Il Trattamento di Fine Rapporto (TFR), rappresenta una porzione di retribuzione dovuta al lavoratore subordinato che viene erogata, dal datore di lavoro, in maniera differita rispetto la cessazione del rapporto di lavoro.

Se il lavoratore richiede di ricevere il Tfr in busta paga, l'opzione resta irrevocabile fino al 30.06.2018.

La misura, sperimentale, vale per i periodi di paga decorrenti dal 1° marzo 2015 e fino al 30 giugno 2018, nei confronti dei lavoratori dipendenti del settore privato, esclusi i lavoratori domestici e i lavoratori del settore agricolo, che siano in forza da almeno sei mesi.
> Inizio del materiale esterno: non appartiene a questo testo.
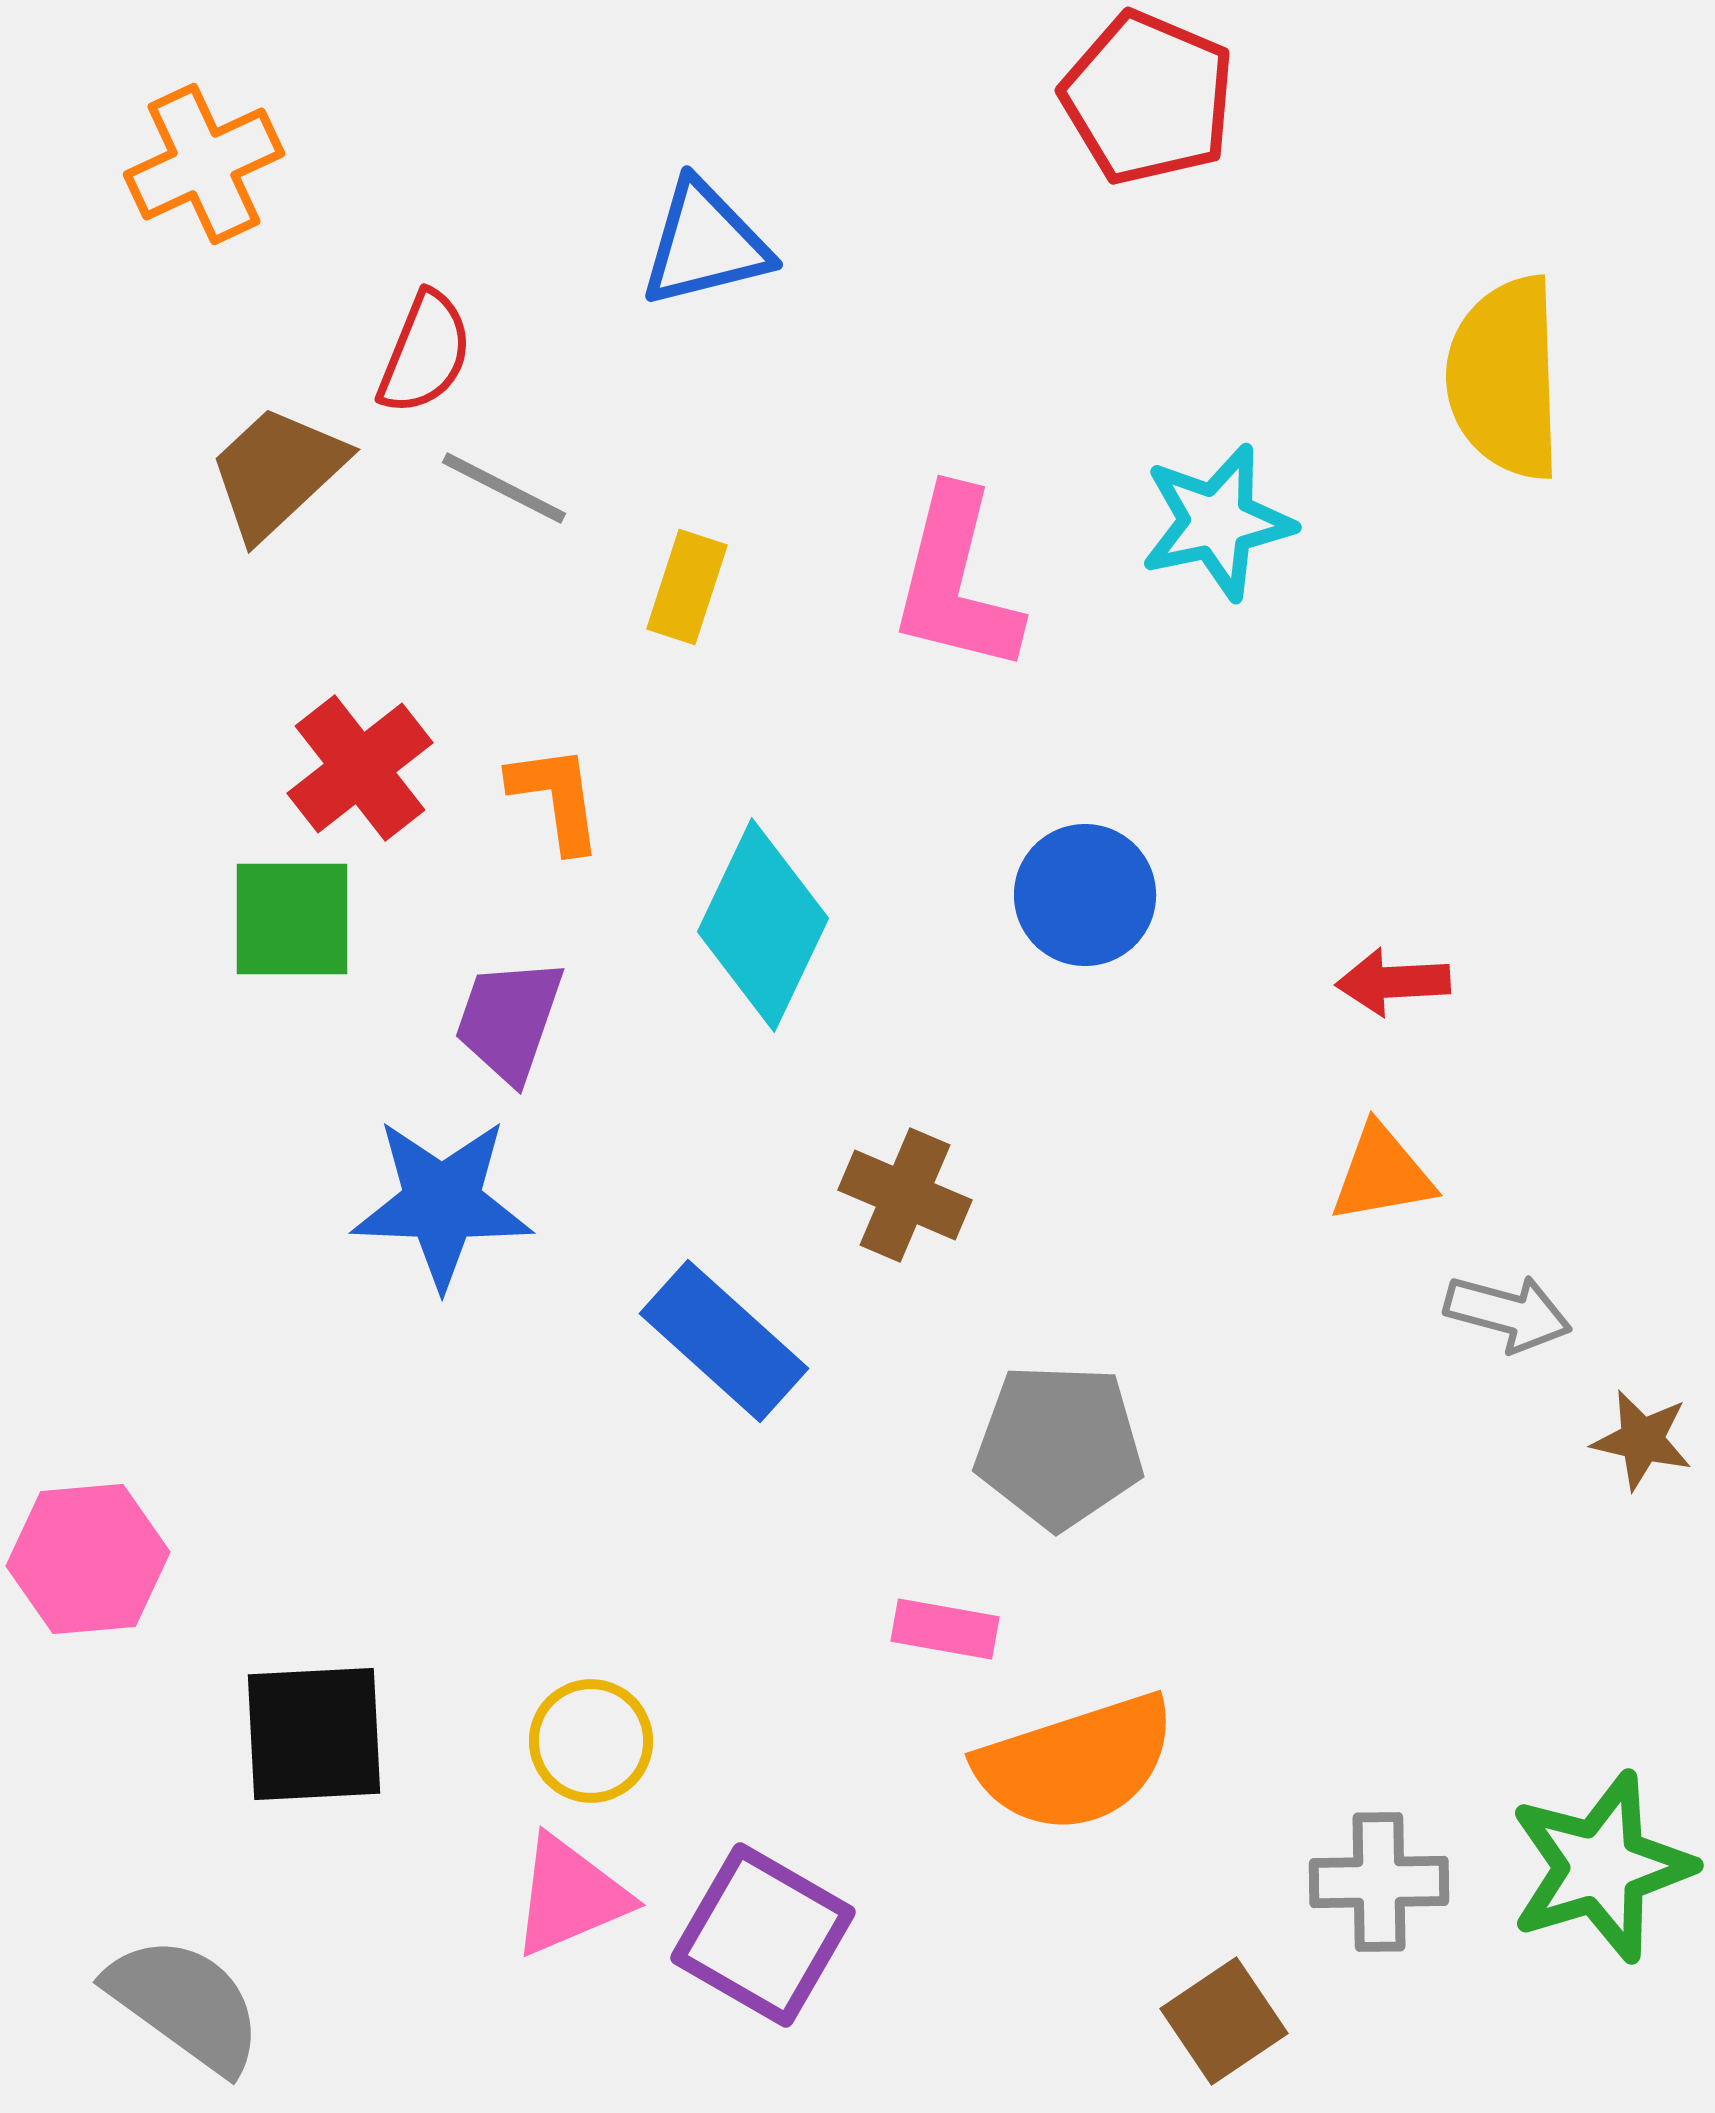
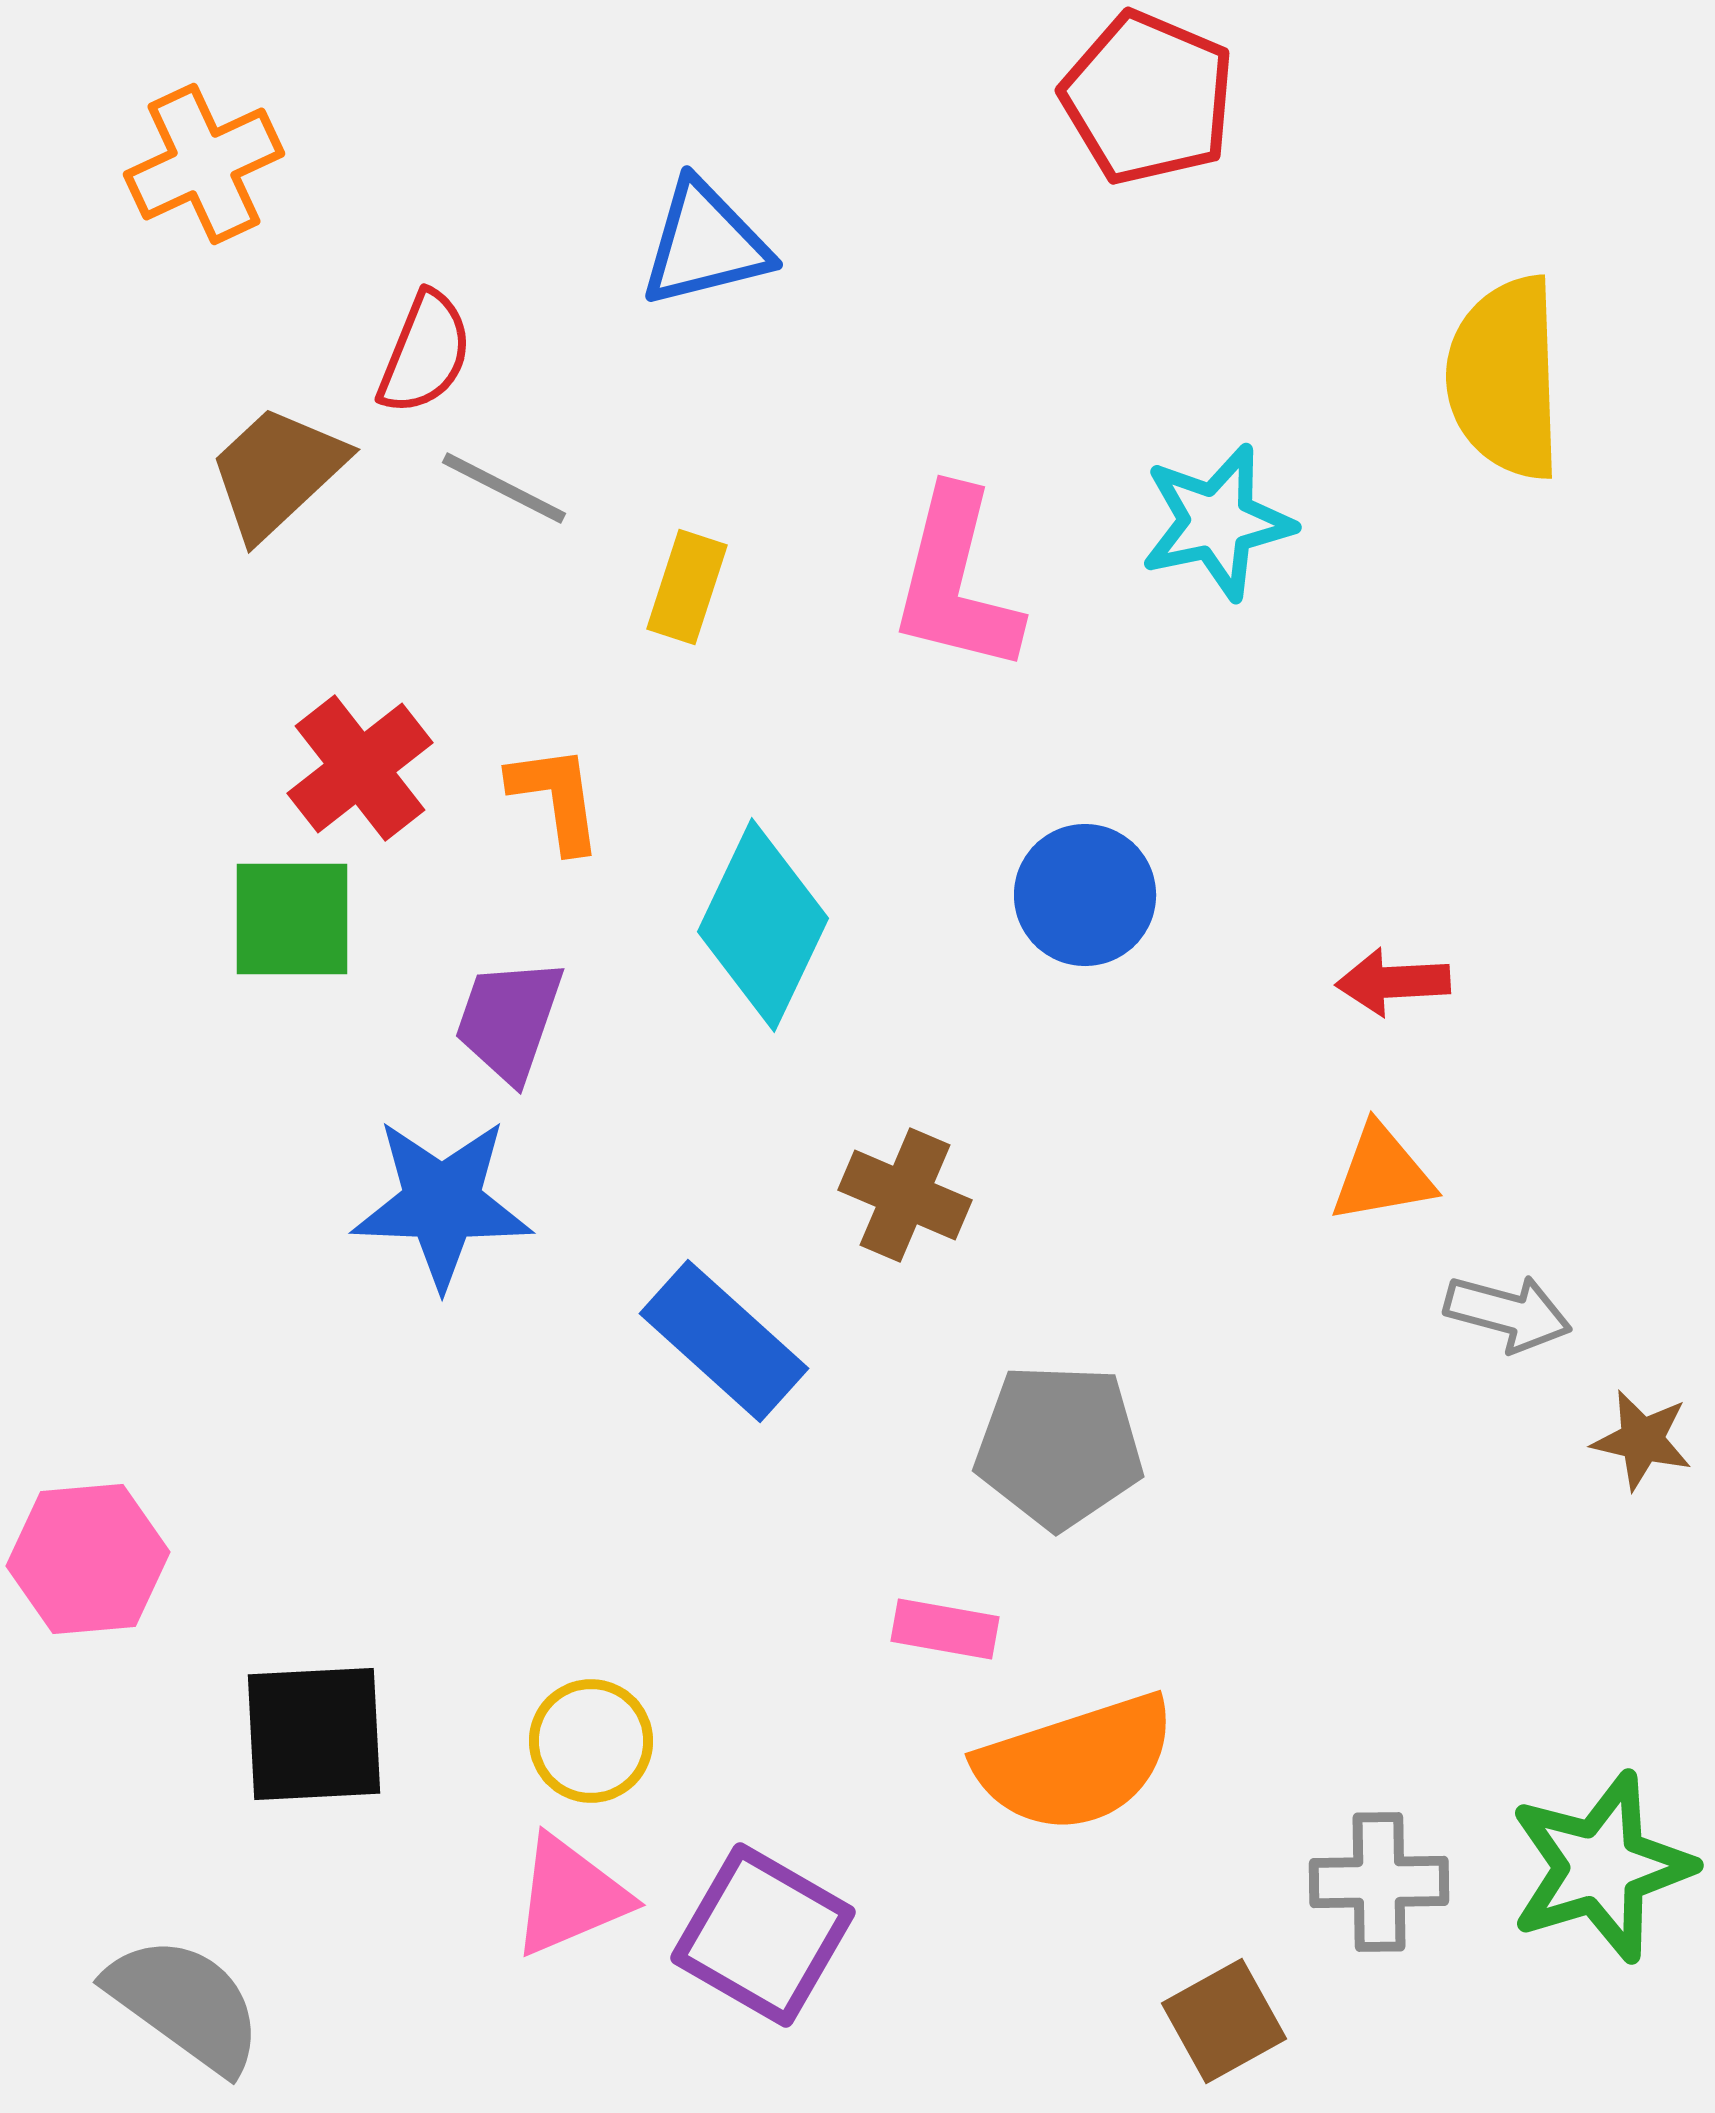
brown square: rotated 5 degrees clockwise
Alcuni emendamenti propongono la modifica dei requisiti per l’accesso: viene, per esempio, elevata ad un anno la durata del rapporto di lavoro in essere presso lo stesso datore di lavoro e con questa anzianità di servizio viene consentito anche ai dipendenti contrattualizzati del settore pubblico di chiedere direttamente all’Inps l’anticipazione del trattamento di fine rapporto o di fine servizio a cui avrebbe diritto al momento della richiesta.
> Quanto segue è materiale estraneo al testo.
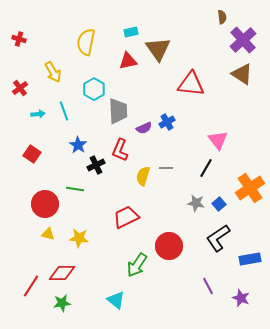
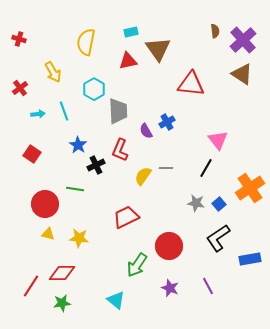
brown semicircle at (222, 17): moved 7 px left, 14 px down
purple semicircle at (144, 128): moved 2 px right, 3 px down; rotated 84 degrees clockwise
yellow semicircle at (143, 176): rotated 18 degrees clockwise
purple star at (241, 298): moved 71 px left, 10 px up
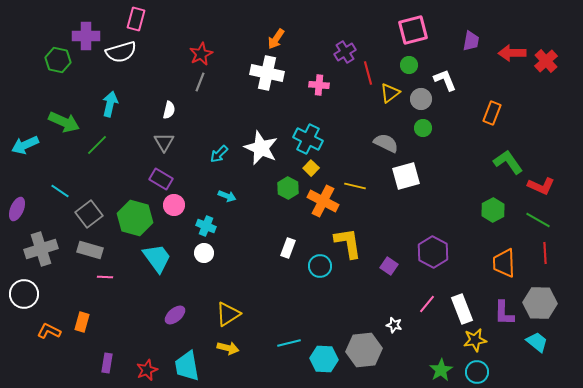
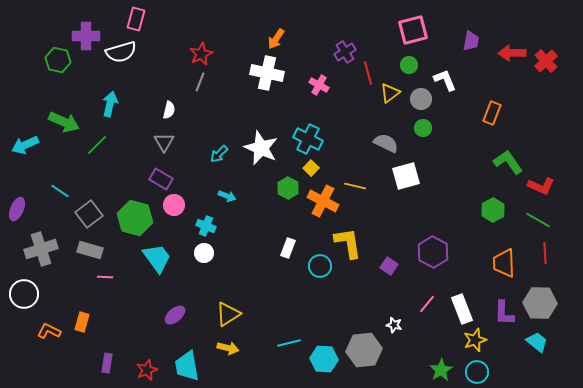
pink cross at (319, 85): rotated 24 degrees clockwise
yellow star at (475, 340): rotated 10 degrees counterclockwise
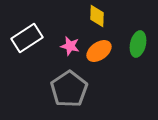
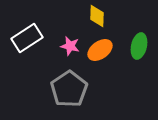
green ellipse: moved 1 px right, 2 px down
orange ellipse: moved 1 px right, 1 px up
In base a questa proposta emendativa anche per i dipendenti del settore privato l’erogazione non sarebbe più una quota integrativa della retribuzione, ma diventerebbe una richiesta di anticipazione ed in quanto tale soggetta a tassazione.
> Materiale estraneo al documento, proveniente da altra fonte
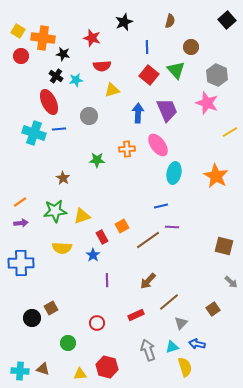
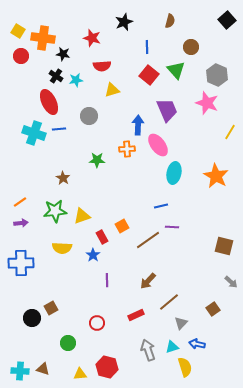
blue arrow at (138, 113): moved 12 px down
yellow line at (230, 132): rotated 28 degrees counterclockwise
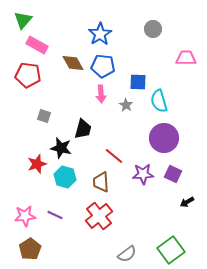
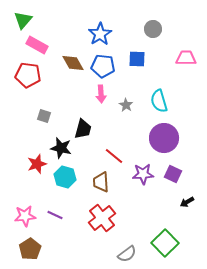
blue square: moved 1 px left, 23 px up
red cross: moved 3 px right, 2 px down
green square: moved 6 px left, 7 px up; rotated 8 degrees counterclockwise
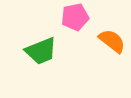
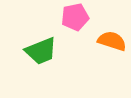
orange semicircle: rotated 20 degrees counterclockwise
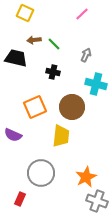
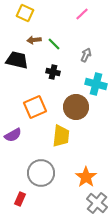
black trapezoid: moved 1 px right, 2 px down
brown circle: moved 4 px right
purple semicircle: rotated 54 degrees counterclockwise
orange star: rotated 10 degrees counterclockwise
gray cross: moved 2 px down; rotated 20 degrees clockwise
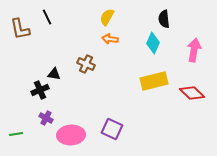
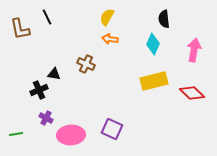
cyan diamond: moved 1 px down
black cross: moved 1 px left
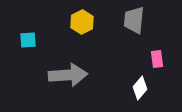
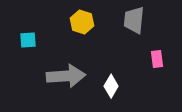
yellow hexagon: rotated 15 degrees counterclockwise
gray arrow: moved 2 px left, 1 px down
white diamond: moved 29 px left, 2 px up; rotated 10 degrees counterclockwise
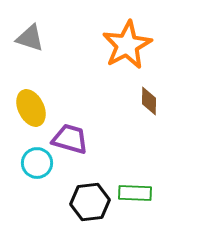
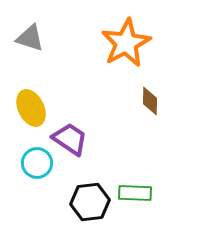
orange star: moved 1 px left, 2 px up
brown diamond: moved 1 px right
purple trapezoid: rotated 18 degrees clockwise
Il datore di lavoro che abbia alle proprie dipendenze meno di 50 dipendenti e che non intenda erogare l’anticipazione con risorse proprie potrà accedere ad un finanziamento assistito da fondo di garanzia, da rimborsare in rate mensili con un minimo di cinque anni e un massimo di dieci.

L'opzione, qualora esercitata, è irrevocabile fino al 30.06.2018. L'opzione può essere esercitata anche per le quote destinate dal lavoratore a forme di previdenza complementare. La parte integrativa della retribuzione costituita dalla quota di Tfr corrisposta è assoggetta a tassazione ordinaria (non, quindi, a tassazione sostituiva come accadrebbe in caso di corresponsione del TFR al termine del percorso lavorativo). Tuttavia, non è imponibile ai fini previdenziali e non concorre alla formazione del reddito complessivo ai fini della verifica della spettanza del bonus "80 euro".

Dal 1° marzo potrà acquisire la forma di un'integrazione della retribuzione mensile, ovvero viene ora riconosciuta al dipendente un'ulteriore e alternativa possibilità, cioè quella di chiedere il pagamento mensile dell'importo maturando di Tfr (nel medesimo mese), che in tal modo diventa, come precisa la stessa norma, un'integrazione della retribuzione, previdenziale non imponibile, da assoggettare a tassazione ordinaria.

La nuova opzione, che si aggiunge a quelle già esistenti (mantenimento in azienda o trasferimento ad un fondo pensione), rischia però di modificare le scelte già effettuate, posto che lo stesso articolo 6 della legge di Stabilità prevede che la scelta della monetizzazione può riguardare anche la quota già destinata al fondo pensione.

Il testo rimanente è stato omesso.